» HOW TO COMPLETE THIS TASK: If a line in the listing below includes the string "source", pull it out.

========================================

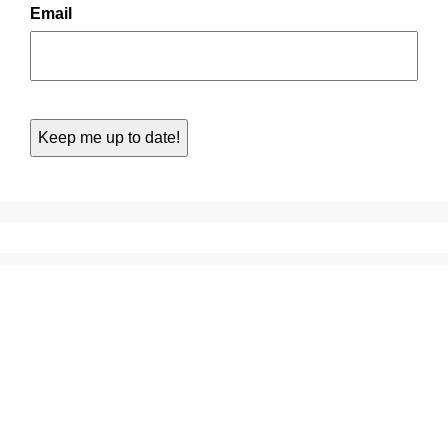
Email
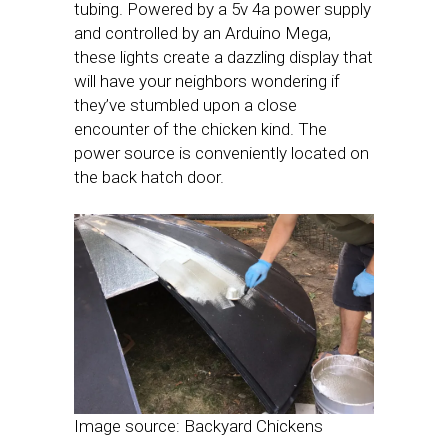
tubing. Powered by a 5v 4a power supply
and controlled by an Arduino Mega,
these lights create a dazzling display that
will have your neighbors wondering if
they’ve stumbled upon a close
encounter of the chicken kind. The
power source is conveniently located on
the back hatch door.
Image source: Backyard Chickens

========================================

» TASK OUTPUT:
power source is conveniently located on
Image source: Backyard Chickens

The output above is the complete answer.